Denn dann ist man näher dran an der Sache
glaube ich.
Wer bin nun ich, die ich Ihnen körperlich
gegenüber stehe?
Ich bin eine Pädagogin und Fachredaktorin
für Familienfragen, die stundenlang am
Computer sitzt, Texte schreibt, Sendungen
schneidet, E- Mails versendet und sich
ausser Haus ,- ich muss es leider zugeben,
vor allem auto-mobil bewegt und dabei
rasant schnell einrosten würde, wäre da
nicht das Fitnessabo und die damit
verbundenen Stunden mit Fitgym, Power
Yoga, Muscle Pump und die grosse Freude
am Schwimmen. All das macht mir den
Kopf frei, das Herz leicht, die Muskeln
locker und den Körper konturiert, soweit das
geht in meinem fortgeschrittenen Alter.
Aber ich habe auch etwas dagegen, wenn
Bewegung immer einfach eng
zweckgebunden gesehen wird:
Als Kalorienvrbrennungsbeschleuniger
Als Gesundbrunnen
Als Adipositasprophylaxe oder als
Antidepressivum
All das ist Bewegung natürlich, aber auch
einfach und simpel ein Lebenszeichen.
Wer sind Sie? Habe ich mich gefragt, als ich
von Gionduno Simeon eingeladen wurde.
Ich stelle mir vor, Sie wissen alles über
Diäten und richtige Ernährung. Ich bin
sicher, Sie kennen Ihre persönliche
Energiebilanz und die ihrer Kinder. Ich
stelle mir vor, sie kennen die Body Mass
Index Formel im Schlaf und machen sich
immer wieder konturierte Gedanken über
das grosse Nahrungsangebot in unserer
westlichen Welt und die durch technischen
Fortschritt nie dagewesene
Bewegungsarmut.
Deswegen versuche ich hier nicht Eulen
nach Athen zu tragen sondern lade Sie ein
zu einem halbstündigen Vita Parcours der
etwas besonderen Art.
Nehmen wir den Vita Parcours einmal beim
Wort!
Vita Parcours heisst zu deutsch und
ungewöhnlich übersetzt: Lebenslauf!
Und schon merken wir: Sport ist nicht nur
Sport. Bewegung nicht nur Bewegung. Wer
einen Schritt tut setzt nicht nur einen Fuss
vor einen anderen! Er kommt auch
anderswie vorwärts. Wie sehr die Physis mit
der Psyche verbunden ist zeigen ja schon die
unzähligen Ausdrücke, die einerseits eine
sportliche Bewegung beschreiben und
gleichzeitig noch einen tieferen Sinn haben,
eine seelische Bewegung , Motion und
Emotion, motion and emotion!
Jemand hat eine Hürde genommen.
Ein anderer springt über seinen Schatten.

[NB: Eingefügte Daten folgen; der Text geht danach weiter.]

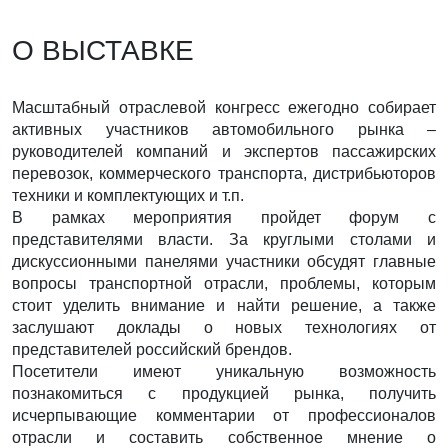
О ВЫСТАВКЕ
Масштабный отраслевой конгресс ежегодно собирает
активных участников автомобильного рынка –
руководителей компаний и экспертов пассажирских
перевозок, коммерческого транспорта, дистрибьюторов
техники и комплектующих и т.п.
В рамках мероприятия пройдет форум с
представителями власти. За круглыми столами и
дискуссионными панелями участники обсудят главные
вопросы транспортной отрасли, проблемы, которым
стоит уделить внимание и найти решение, а также
заслушают доклады о новых технологиях от
представителей российский брендов.
Посетители имеют уникальную возможность
познакомиться с продукцией рынка, получить
исчерпывающие комментарии от профессионалов
отрасли и составить собственное мнение о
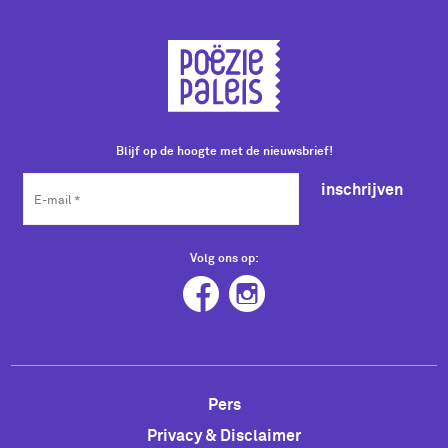
Blijf op de hoogte met de nieuwsbrief!
inschrijven
Volg ons op:
Pers
Privacy & Disclaimer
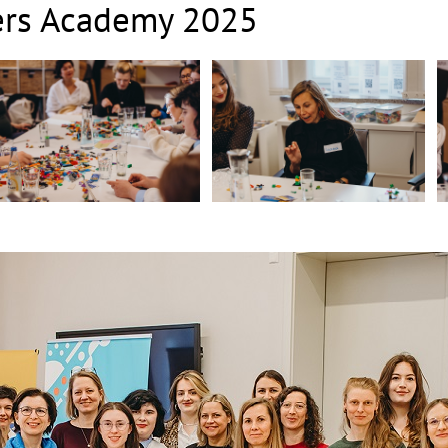
ers Academy 2025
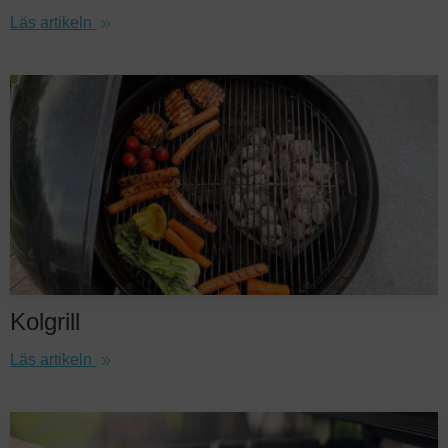
Läs artikeln
Kolgrill
Läs artikeln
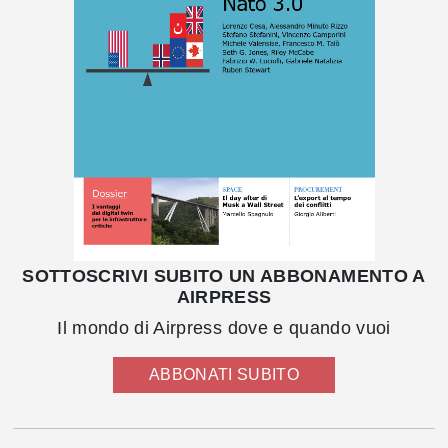
SOTTOSCRIVI SUBITO UN ABBONAMENTO A
AIRPRESS
Il mondo di Airpress dove e quando vuoi
ABBONATI SUBITO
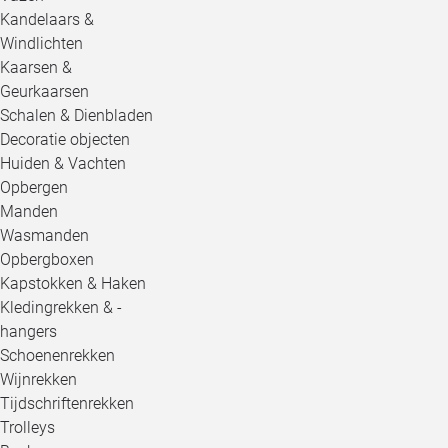
Kandelaars &
Windlichten
Kaarsen &
Geurkaarsen
Schalen & Dienbladen
Decoratie objecten
Huiden & Vachten
Opbergen
Manden
Wasmanden
Opbergboxen
Kapstokken & Haken
Kledingrekken & -
hangers
Schoenenrekken
Wijnrekken
Tijdschriftenrekken
Trolleys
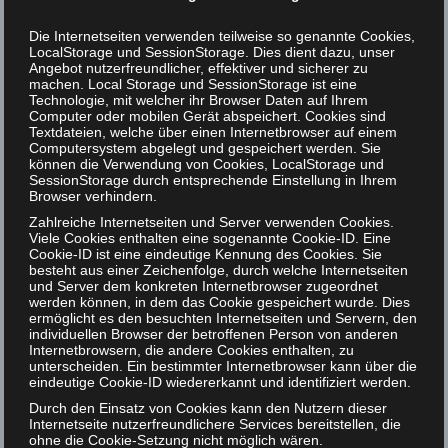
Die Internetseiten verwenden teilweise so genannte Cookies,
LocalStorage und SessionStorage. Dies dient dazu, unser
Angebot nutzerfreundlicher, effektiver und sicherer zu
machen. Local Storage und SessionStorage ist eine
Technologie, mit welcher ihr Browser Daten auf Ihrem
Computer oder mobilen Gerät abspeichert. Cookies sind
Textdateien, welche über einen Internetbrowser auf einem
Computersystem abgelegt und gespeichert werden. Sie
können die Verwendung von Cookies, LocalStorage und
SessionStorage durch entsprechende Einstellung in Ihrem
Browser verhindern.
Zahlreiche Internetseiten und Server verwenden Cookies.
Viele Cookies enthalten eine sogenannte Cookie-ID. Eine
Cookie-ID ist eine eindeutige Kennung des Cookies. Sie
besteht aus einer Zeichenfolge, durch welche Internetseiten
und Server dem konkreten Internetbrowser zugeordnet
werden können, in dem das Cookie gespeichert wurde. Dies
ermöglicht es den besuchten Internetseiten und Servern, den
individuellen Browser der betroffenen Person von anderen
Internetbrowsern, die andere Cookies enthalten, zu
unterscheiden. Ein bestimmter Internetbrowser kann über die
eindeutige Cookie-ID wiedererkannt und identifiziert werden.
Schopenhauers Pudel
7
Durch den Einsatz von Cookies kann den Nutzern dieser
Internetseite nutzerfreundlichere Services bereitstellen, die
FEB 2020
ohne die Cookie-Setzung nicht möglich wären.
|
0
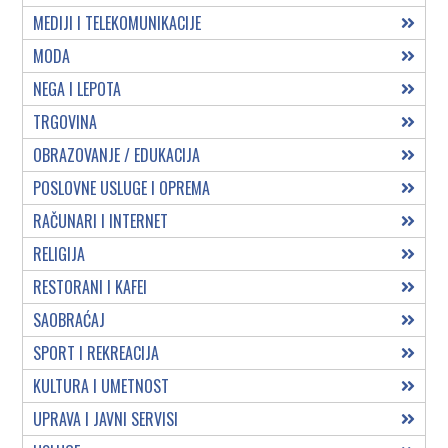
MEDIJI I TELEKOMUNIKACIJE
MODA
NEGA I LEPOTA
TRGOVINA
OBRAZOVANJE / EDUKACIJA
POSLOVNE USLUGE I OPREMA
RAČUNARI I INTERNET
RELIGIJA
RESTORANI I KAFEI
SAOBRAĆAJ
SPORT I REKREACIJA
KULTURA I UMETNOST
UPRAVA I JAVNI SERVISI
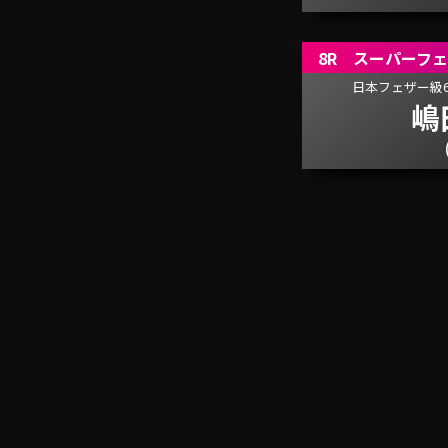
8R スーパーフ
日本フェザー級6
嶋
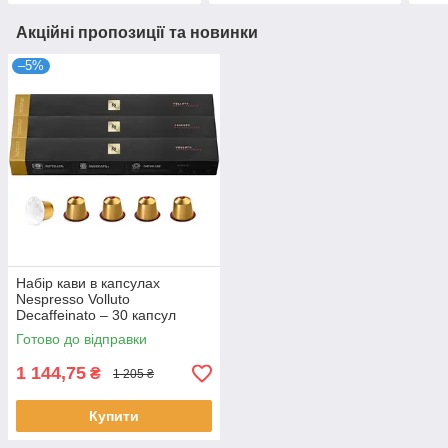
Акційні пропозиції та новинки
–5%
Набір кави в капсулах
Nespresso Volluto
Decaffeinato – 30 капсул
Готово до відправки
1 144,75
₴
1 205 ₴
Купити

Leider gibt es auch welche , die aus der
Bahn geraten,andere werden überrundet und
noch mal andere hängen in den Seilen und
werfen das Handtuch.
Man ist k.o oder geht in den Endspurt.
Wie hoch darf die Latte gelegt werden, frage
ich Sie?
Damit ich selbst nicht in den Wettlauf mit
der Zeit gerate, mache ich hier einmal einen
Punkt.
Natürlich gibt es noch viel mehr Beispiele.
Genau diese Vielschichtigkeit von
körperlichem, seelischem und sozialem
wird auch in meinem Vita Parcours mit 6
Posten eine Rolle spielen. Ich möchte die
Zusammenhänge von Bewegungsmangel
und Sucht, Sport und seelischer Gesundheit
aufscheinen lassen - so nach dem Motto:
Schwimmen können ist wichtig, denn
Trinker sind Menschen, die versuchen,
sich mit Alkohol über Wasser zu halten!
Fangen wir an:
Vita Parcours Posten 1: Vom Anwärmen ,
der Nestwärme und dem Liebesnest.
(Illu)
Wer meint, ins kalte Wasser springen zu
müssen, ist vielleicht ein Held, ein guter
Schwimmer wird er wohl nicht. Wer meint
aus dem Stand, grosse Sprünge machen zu
können, ist zwar ein Träumer aber
wahrscheinlich kein guter Athlet. Wer meint
aus dem Nichts, ein heisser Gegenspieler zu
sein, den wird es womöglich kalt erwischen.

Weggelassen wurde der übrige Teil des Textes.